ヨミが取った構えは、いかにも戦闘を楽しもうとしている人の構えで、両手をグーにして、ステップを踏んでいる。
「では、始め!」
試合開始の宣言がされた直後、ヨミの姿が一瞬にして消えた。
(っ!? き、消えた!? 一体どこに……!?」
アイアが辺りを見回す。と、背後に気配を感じたアイア。後ろを振り返ると──、
「攻撃、しますね」
ヨミがいた。しかも、攻撃を今から繰り出すと宣言までしてきた。そして、ヨミはアイアに向かって右回し蹴りを繰り出す。
が──、
「くっ……!」
アイアはそれを、咄嗟にバックステップを踏むことで回避した。が──、
「このくらいは躱すよな。だが!」
ヨミは間を置かず、次の攻撃へ移った。バックステップをした際に生じる僅かな隙を見逃さず、正拳突きを繰り出した。
一方、アイアは無理に後ろに躱した為、体勢を崩してしまっていた。
(このままでは攻撃が直に……そうすれば私は負ける……魔術を使えば躱すことは容易い。でも、それだとルール違反に……)
一瞬の間に思案するアイア。果たして、彼女が導き出した答えは──、
「風術、巻!」
アイアは風の魔術で、空へと浮かび上がり攻撃を回避した。足元には竜巻のようなものが現れ、その竜巻のようなものが、アイアを浮かび上がらせていた。だが──、
「ちょっと! 魔術を使うのはルール違反でしょうが!」
二人の試合を見ていたエルナが、当然ながら訴えた。エルナが審判を睨むと──、
「こ、この試合、トーリさんの違反行為により──」
試合終了、と言いかけた所で──、
「いえ! 試合は続けましょう」
ヨミが試合続行を提案した。
「ちょ、よ、ヨミ!?」
エルナが戸惑った声を上げる。
「魔術があった方が本気になれるようですので。僕は大丈夫なので、このまま」
ヨミの提案で、魔術や魔法の使用ありでの続行となった。
「っ……。寛大なご配慮感謝します。ですが、魔術を使えるようにした事、後悔しますよ」
「はい」
アイアは、地面に着地しヨミとの距離を置きつつ、言った。その手と足は、本人にしか分からないが小刻みに震えていた。

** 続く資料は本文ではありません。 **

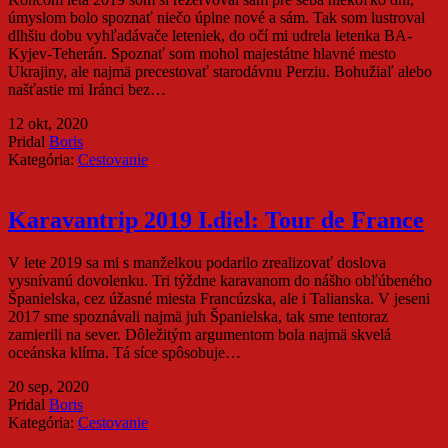
úmyslom bolo spoznať niečo úplne nové a sám. Tak som lustroval
dlhšiu dobu vyhľadávače leteniek, do očí mi udrela letenka BA-
Kyjev-Teherán. Spoznať som mohol majestátne hlavné mesto
Ukrajiny, ale najmä precestovať starodávnu Perziu. Bohužiaľ alebo
našťastie mi Iránci bez…
12 okt, 2020
Pridal
Boris
Kategória:
Cestovanie
Karavantrip 2019 I.diel: Tour de France
V lete 2019 sa mi s manželkou podarilo zrealizovať doslova
vysnívanú dovolenku. Tri týždne karavanom do nášho obľúbeného
Španielska, cez úžasné miesta Francúzska, ale i Talianska. V jeseni
2017 sme spoznávali najmä juh Španielska, tak sme tentoraz
zamierili na sever. Dôležitým argumentom bola najmä skvelá
oceánska klíma. Tá síce spôsobuje…
20 sep, 2020
Pridal
Boris
Kategória:
Cestovanie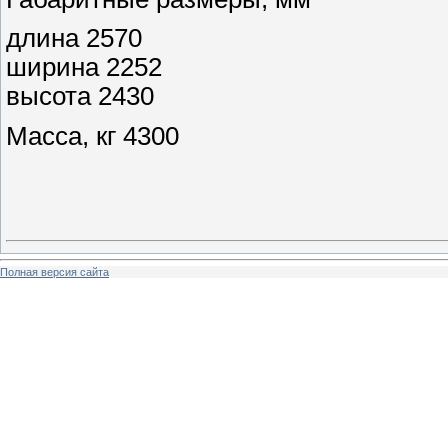
длина 2570
ширина 2252
высота 2430
Масса, кг 4300
Полная версия сайта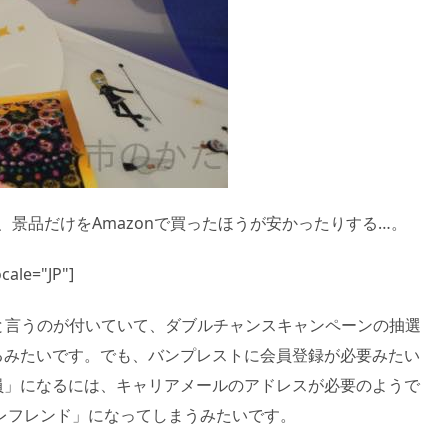
、景品だけをAmazonで買ったほうが安かったりする…。
cale="JP"]
と言うのが付いていて、ダブルチャンスキャンペーンの抽選
るみたいです。でも、バンプレストに会員登録が必要みたい
員」になるには、キャリアメールのアドレスが必要のようで
レフレンド」になってしまうみたいです。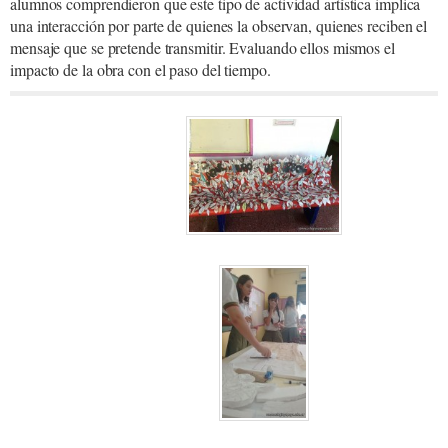
alumnos comprendieron que este tipo de actividad artística implica
una interacción por parte de quienes la observan, quienes reciben el
mensaje que se pretende transmitir. Evaluando ellos mismos el
impacto de la obra con el paso del tiempo.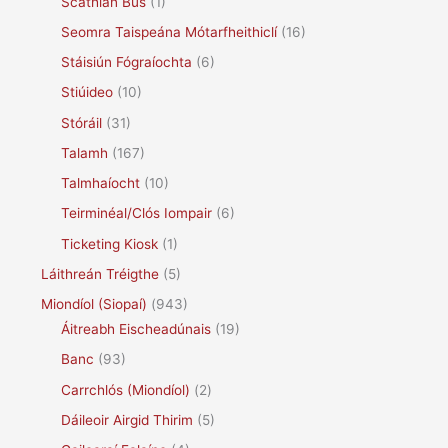
Scáthlán Bus
(1)
Seomra Taispeána Mótarfheithiclí
(16)
Stáisiún Fógraíochta
(6)
Stiúideo
(10)
Stóráil
(31)
Talamh
(167)
Talmhaíocht
(10)
Teirminéal/Clós Iompair
(6)
Ticketing Kiosk
(1)
Láithreán Tréigthe
(5)
Miondíol (Siopaí)
(943)
Áitreabh Eischeadúnais
(19)
Banc
(93)
Carrchlós (Miondíol)
(2)
Dáileoir Airgid Thirim
(5)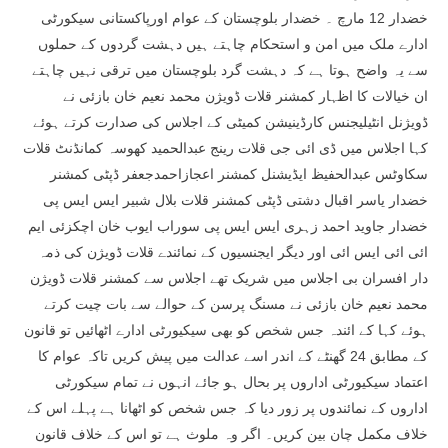
خضدار 12 مارچ ۔ خضدار بلوچستان کے عوام اورپاکستانی سیکورٹی
ادارے ملک میں امن و استحکام چاہتے ہیں دہشت گردوں کے حملوں
سے یہ واضح ہوتا ہے کہ دہشت گرد بلوچستان میں ترقی نہیں چاہتے
ان خیالات کا اظہار کمشنر قلات ڈویژن محمد نعیم خان بازئی نے
ڈویژنل انٹیلیجنس کارڈینیشن کمیٹی کے اجلاس کی صدارت کرتے ہوئے
کہا اجلاس میں ڈی ائی جی قلات رینج عبدالحمید کھوسہ کمانڈنٹ قلات
سکاوٹس عبدالحفیظ ایڈیشنل کمشنر اعجازاحمدجعفر ڈپٹی کمشنر
خضدار یاسر اقبال دشتی ڈپٹی کمشنر قلات بلال شبیر ایس ایس پی
خضدار جاوید احمد زہری ایس ایس پی سوراب ایوب خان اچکزئی ایم
ائی ائی ایس ائی اور دیگر ایجنسیوں کے نمائندے قلات ڈویژن کی ذمہ
دار افسران بی اجلاس میں شریک تھے اجلاس سے کمشنر قلات ڈویژن
محمد نعیم خان بازئی نے مسنگ پرسن کے حوالے سے بات چیت کرتے
ہوئے کہا کے ائندہ جس شخص کو بھی سیکیورٹی ادارے اٹھائیں تو قانون
کے مطابق 24 گھنٹے کے اندر اسے عدالت میں پیش کریں تاکہ عوام کا
اعتماد سیکیورٹی اداروں پر بحال ہو جائے انہوں نے تمام سیکورٹی
اداروں کے نمائندوں پر زور دیا کہ جس شخص کو اٹھانا ہے پہلے اس کے
خلاف مکمل چان بین کریں۔ اگر وہ ملوث ہے تو اس کے خلاف قانون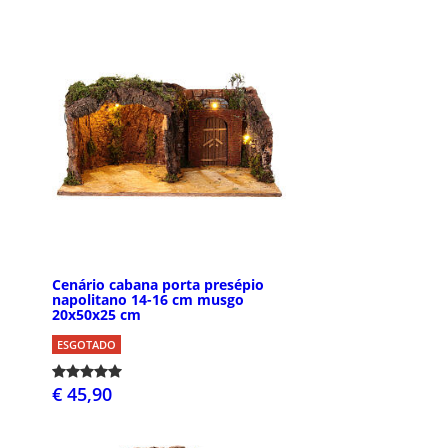
Cenário cabana porta presépio
napolitano 14-16 cm musgo
20x50x25 cm
ESGOTADO
€ 45,90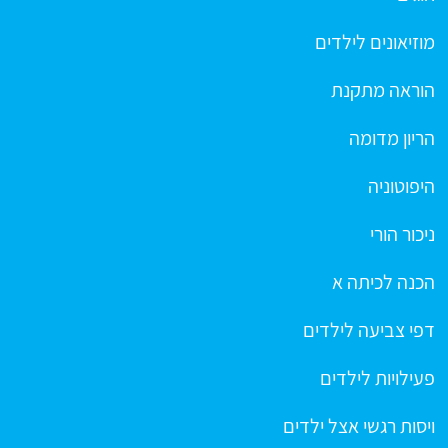
מוזיאונים לילדים
הוראה מתקנת
הריון מדומה
היפוטוניה
ניכור הורי
הכנה לכיתה א
דפי צביעה לילדים
פעילויות לילדים
ויסות רגשי אצל ילדים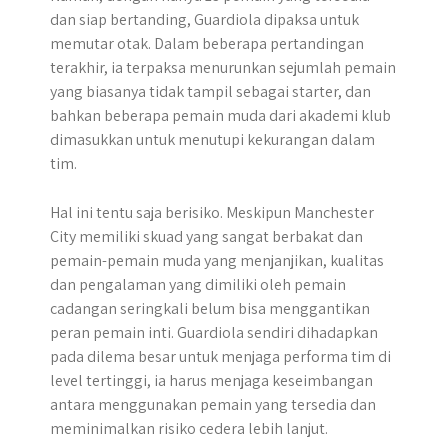
dan siap bertanding, Guardiola dipaksa untuk
memutar otak. Dalam beberapa pertandingan
terakhir, ia terpaksa menurunkan sejumlah pemain
yang biasanya tidak tampil sebagai starter, dan
bahkan beberapa pemain muda dari akademi klub
dimasukkan untuk menutupi kekurangan dalam
tim.
Hal ini tentu saja berisiko. Meskipun Manchester
City memiliki skuad yang sangat berbakat dan
pemain-pemain muda yang menjanjikan, kualitas
dan pengalaman yang dimiliki oleh pemain
cadangan seringkali belum bisa menggantikan
peran pemain inti. Guardiola sendiri dihadapkan
pada dilema besar untuk menjaga performa tim di
level tertinggi, ia harus menjaga keseimbangan
antara menggunakan pemain yang tersedia dan
meminimalkan risiko cedera lebih lanjut.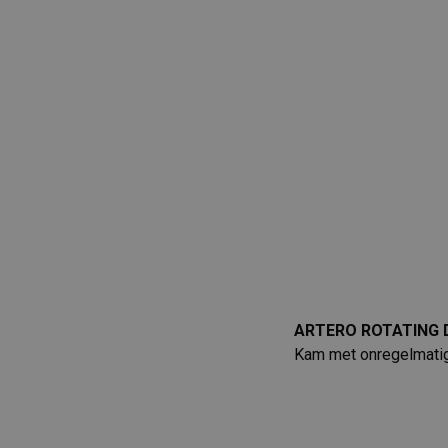
ARTERO ROTATING 
Kam met onregelmatige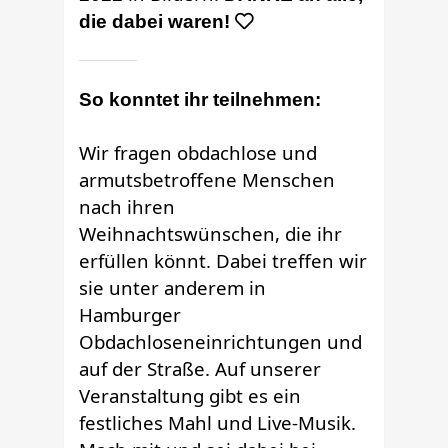
die dabei waren!
So konntet ihr teilnehmen:
Wir fragen obdachlose und
armutsbetroffene Menschen
nach ihren
Weihnachtswünschen, die ihr
erfüllen könnt. Dabei treffen wir
sie unter anderem in
Hamburger
Obdachloseneinrichtungen und
auf der Straße. Auf unserer
Veranstaltung gibt es ein
festliches Mahl und Live-Musik.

(くっ……ルール違反を責めて、勝負を終える事もできたのに……て言うか、私がもう終わりにしたいのよ……! だって、この人本当に怖いんだもの……殺されるんじゃないかってくらいに……でも、魔術が使えれば……!)
「こっちのもんよ! 風術、突風!」
アイアが体を回転させ、突風を生み出す。そして、そのままヨミに突っ込んでいく。
「へぇ〜。完璧に風術を操ってる。これが直撃したらかなりヤバそうだ。だが」
ヨミは不敵な笑みを浮かべ、突風を纏ったアイアに突っ込んでく。
『なっ!?』
そんなヨミの行動に、試合を見ていた誰もが声を上げ驚いた。
そして、二人はそのまま正面衝突。吹き飛んだのは──、
「ぐはっ!?」
ヨミ…………ではなく、アイアだった。
「な、なんであいつが!?」
エルナが、吹き飛んだアイアを見て、驚きの声を上げた。他の面々も驚きが隠せないようで、呆然としている。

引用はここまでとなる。